An Action Scene (from WITHIN THE BOX)
Mar. 9th, 2023 11:29 am
Day Eleven in a substance abuse rehab facility. Excuse me, a multi-component self-growth therapy center, and it had been the other aspects -- "social skills and communication skills and how you integrate into your social environment" -- that had lured me into signing myself into the place, not the substance abuse rehab stuff.
I'm trying to come out. It's 1982 and the terminology available for coming out as what would later be called genderqueer or nonbinary does not exist yet, so I wish for more fluent social skills, to be a speaker, to have an influence on people and affect their thinking, you know?
Unfortunately, I find them heavy-handed and authoritarian.
It's not quite that I'm not getting anything out of the experience -- I like the class they call "psychodrama" and also the informal chatting with the other resident patients. But I'm not broken and I didn't come in here to turn myself over to these folks to let them "fix" me.
One thing that's gotten on my nerves by this time is their insistence that we be honest and open about what we feel and think, but the staff don't share what their actual feelings and reactions are -- they're instead constantly telling or reacting according to what they think we need to hear.
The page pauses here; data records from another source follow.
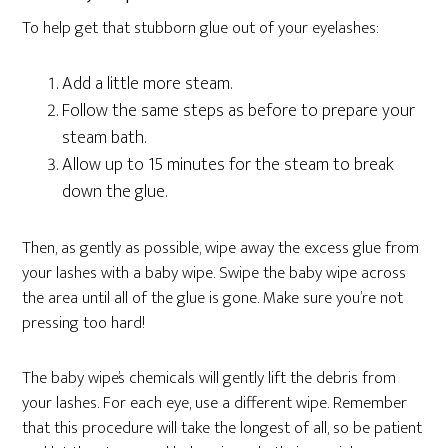
To help get that stubborn glue out of your eyelashes:
Add a little more steam.
Follow the same steps as before to prepare your
steam bath.
Allow up to 15 minutes for the steam to break
down the glue.
Then, as gently as possible, wipe away the excess glue from
your lashes with a baby wipe. Swipe the baby wipe across
the area until all of the glue is gone. Make sure you’re not
pressing too hard!
The baby wipe’s chemicals will gently lift the debris from
your lashes. For each eye, use a different wipe. Remember
that this procedure will take the longest of all, so be patient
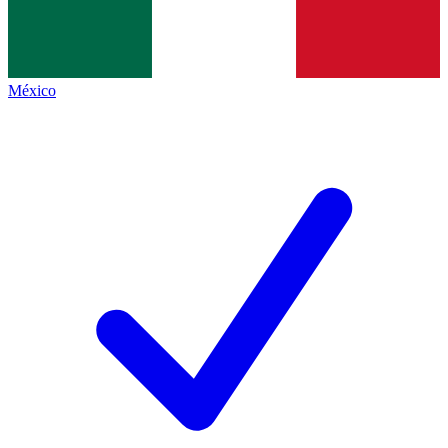
México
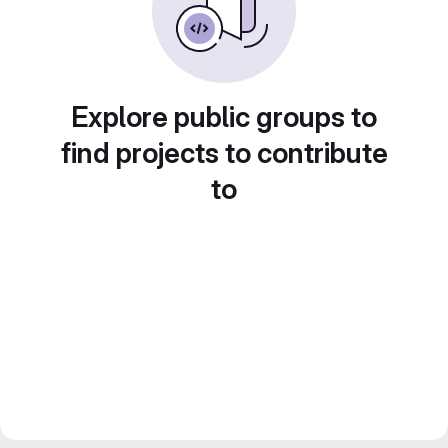
Explore public groups to
find projects to contribute
to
WITHIN THE BOX, by Allan D. Hunter (work in progress)
--- excerpt begins ---
I’m idly hovering in the vicinity of our unit’s nurses’ station. It’s not that I’ve made close friends of all the nurses; more that I find something reassuring about the rhythms and professionalism at this intersection of medical and office work. I hear the click clack of the Selectric typewriters, the booble-booble-boop of the multi-line office phones, the muted chatter of people doing their tasks. One of the nurses opens a cardboard box and unpacks bandages and cotton balls and carries them to where they stock them.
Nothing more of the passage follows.